Published on: 25 Jul, 2022
Updated on: 26 Jul, 2022

Wisley Airfield plans as illustrated in May. Image: Taylor Wimpey and Vivid, click on image to enlarge

By Martin Giles

The long-anticipated application for a major housing development of 1,730 homes on the former Wisley Airfield has been made by developers Taylor Wimpey but local residents represented by the Wisley Action Group remain angry.

The site was controversially included in Guildford’s Local Plan despite being rejected by a planning inspector in a failed appeal in 2018. Its designation as green belt was removed when the Local Plan was adopted by Guildford Borough Council in 2019.

The council has unusually extended the deadline for comment until September 12. Normally only 30 days are allowed.

Cllr Tom Hunt

Lead councillor for Development Management, Tom Hunt (Lib Dem, Friary and St Nicolas), said: “We want to ensure that anyone wishing to comment on this application has enough time to do so. That’s why we have taken the decision to extend the deadline.

Anyone reviewing the application or making comments can do this on our website. This helps us to speed up the process of reviewing comments.”

Developers Taylor Wimpey says that its “hybrid” planning application for up to 1,730 homes and community facilities follows a “wide-reaching programme of public consultation” which has taken place since the homebuilder acquired the site in March 2020.

According to their press release: “The proposals will feature 40 per cent affordable homes, delivered through its affordable housing partner, VIVID. The development will also target a minimum of 20 per cent increase in biodiversity across the site by improving and actively managing habitats.

“Alongside local shops, the proposed Local Centre will include a healthcare provision and sustainable Mobility Hub, with a community centre and two form entry primary school. There is also the provision for a secondary school, subject to a decision by Surrey County Council.”

Consultation

Taylor Wimpey held a series of consultation events, both online and in-person and are upbeat about the result: “The ongoing consultation has directly shaped the development of the masterplan. The engagement process has helped Taylor Wimpey to understand local aspirations and fix the locations and format of key infrastructure, giving the community the opportunity to find out about the proposals for the site through discussion with the panel of expert consultants.

A dedicated Community Liaison Group of 21 community stakeholders, designed to discuss issues in depth, has met 15 times, feedback from which has also been incorporated into the proposals wherever possible.

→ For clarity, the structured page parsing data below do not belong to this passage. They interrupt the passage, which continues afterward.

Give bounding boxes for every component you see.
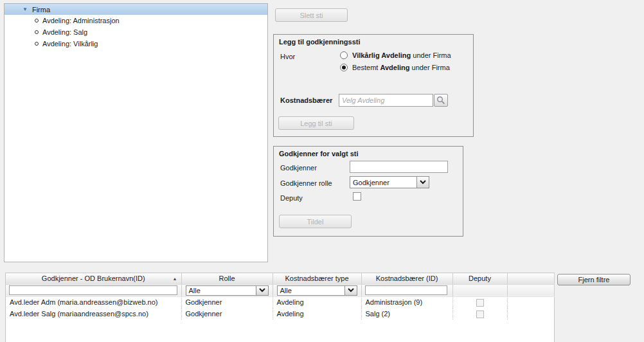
select-value: Godkjenner [350,177,416,188]
cell-approver: Avd.leder Adm (maria.andreassen@bizweb.n… [6,296,181,308]
cell-cost-type: Avdeling [273,296,361,308]
column-header-cost-type[interactable]: Kostnadsbærer type [273,273,361,284]
tree-node-label: Avdeling: Vilkårlig [42,40,98,48]
filter-role-select[interactable]: Alle [186,285,269,296]
chevron-down-icon[interactable] [416,177,429,188]
approval-path-admin-page: ▼ Firma Avdeling: Administrasjon Avdelin… [0,0,644,342]
org-tree-panel: ▼ Firma Avdeling: Administrasjon Avdelin… [4,3,268,262]
radio-option-vilkaarlig[interactable]: Vilkårlig Avdeling under Firma [340,50,472,60]
approver-role-label: Godkjenner rolle [280,179,332,187]
approver-label: Godkjenner [280,164,317,172]
tree-node-label: Firma [32,6,50,14]
approver-input[interactable] [350,161,448,173]
radio-label-bold: Vilkårlig Avdeling [352,51,411,59]
tree-expand-icon[interactable]: ▼ [22,7,28,12]
panel-title: Legg til godkjenningssti [274,35,473,47]
column-header-cost-id[interactable]: Kostnadsbærer (ID) [361,273,452,284]
radio-label-tail: under Firma [411,51,451,59]
select-value: Alle [186,286,256,295]
cell-cost-id: Salg (2) [361,308,452,320]
where-label: Hvor [280,53,295,60]
radio-option-bestemt[interactable]: Bestemt Avdeling under Firma [340,62,472,73]
column-header-deputy[interactable]: Deputy [452,273,507,284]
radio-icon-checked[interactable] [340,64,348,71]
costcarrier-label: Kostnadsbærer [280,96,332,104]
search-icon [436,96,445,105]
table-row[interactable]: Avd.leder Salg (mariaandreassen@spcs.no)… [6,308,554,320]
column-header-approver[interactable]: Godkjenner - OD Brukernavn(ID) ▲ [6,273,181,284]
table-header-row: Godkjenner - OD Brukernavn(ID) ▲ Rolle K… [6,273,554,284]
panel-title: Godkjenner for valgt sti [274,147,463,159]
cell-approver: Avd.leder Salg (mariaandreassen@spcs.no) [6,308,181,320]
table-row[interactable]: Avd.leder Adm (maria.andreassen@bizweb.n… [6,296,554,308]
row-deputy-checkbox[interactable] [476,310,484,318]
tree-node-label: Avdeling: Administrasjon [42,17,120,24]
tree-node-avdeling-administrasjon[interactable]: Avdeling: Administrasjon [4,15,267,26]
tree-node-avdeling-salg[interactable]: Avdeling: Salg [4,26,267,38]
tree-leaf-icon [35,42,39,46]
assign-button[interactable]: Tildel [279,215,352,228]
tree-node-firma[interactable]: ▼ Firma [4,4,267,15]
add-path-button[interactable]: Legg til sti [278,116,354,130]
approvers-table: Godkjenner - OD Brukernavn(ID) ▲ Rolle K… [5,273,555,342]
approver-panel: Godkjenner for valgt sti Godkjenner Godk… [273,146,463,237]
delete-path-button[interactable]: Slett sti [275,8,348,22]
filter-cost-type-select[interactable]: Alle [277,285,357,296]
deputy-label: Deputy [280,194,303,202]
cell-cost-type: Avdeling [273,308,361,320]
cell-cost-id: Administrasjon (9) [361,296,452,308]
filter-approver-input[interactable] [9,285,177,295]
column-header-extra [507,273,554,284]
approver-role-select[interactable]: Godkjenner [350,176,429,188]
tree-leaf-icon [35,30,39,34]
table-filter-row: Alle Alle [6,284,554,296]
row-deputy-checkbox[interactable] [476,299,484,307]
column-header-role[interactable]: Rolle [181,273,273,284]
costcarrier-search-button[interactable] [434,94,448,107]
deputy-checkbox[interactable] [353,192,361,201]
cell-role: Godkjenner [181,308,273,320]
tree-node-label: Avdeling: Salg [42,28,87,36]
tree-leaf-icon [35,19,39,22]
radio-label-bold: Avdeling [380,64,409,71]
clear-filters-button[interactable]: Fjern filtre [557,274,631,285]
costcarrier-input[interactable] [339,94,433,107]
add-approval-path-panel: Legg til godkjenningssti Hvor Vilkårlig … [273,34,474,137]
sort-asc-icon[interactable]: ▲ [173,276,177,281]
radio-label-head: Bestemt [352,64,380,71]
cell-role: Godkjenner [181,296,273,308]
select-value: Alle [278,286,344,295]
radio-icon-unchecked[interactable] [340,51,348,59]
where-radio-group: Vilkårlig Avdeling under Firma Bestemt A… [340,50,472,75]
filter-cost-id-input[interactable] [365,285,447,295]
chevron-down-icon[interactable] [256,286,268,295]
radio-label-tail: under Firma [409,64,449,71]
tree-node-avdeling-vilkaarlig[interactable]: Avdeling: Vilkårlig [4,38,267,50]
chevron-down-icon[interactable] [344,286,357,295]
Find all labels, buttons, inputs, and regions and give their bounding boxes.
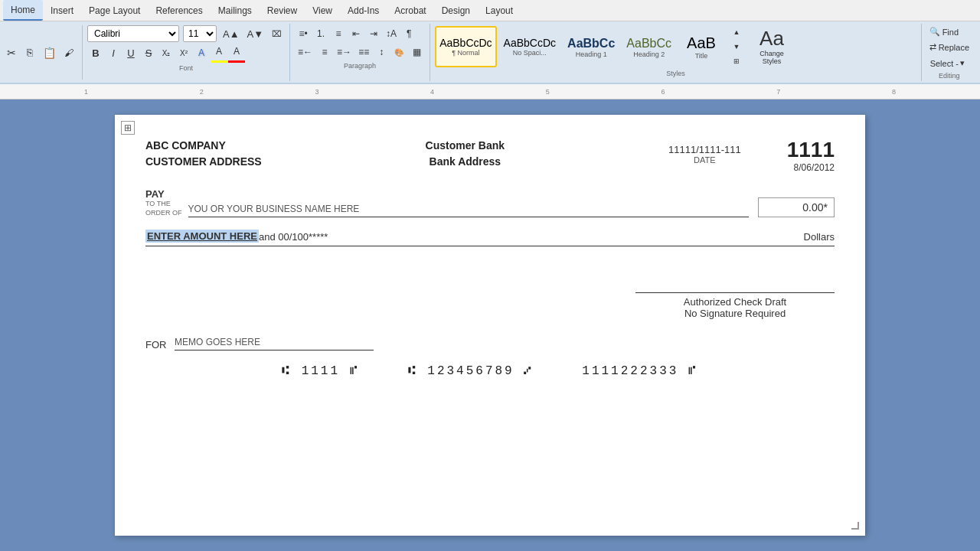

Antonis Pazourou, Community and Green Infrastructure Manager for Taylor Wimpey, said the proposals: “…will transform this disused site into a new settlement in Guildford, with the right type of homes and facilities that will benefit both new and existing residents.

“We will continue to engage with the community on the details of the application while it is being considered, and encourage people to continue to contact us with any comments and questions.”

Action Group remains critical

But the Wisley Action Group (WAG) which has been campaigning for years against plans to develop the site have condemned Taylor Wimpey proposals as:  “a recipe for a social and environmental disaster at Wisley”.

The campaign group of local residents claims that the proposals seem to have totally ignored the recent planning history of the site.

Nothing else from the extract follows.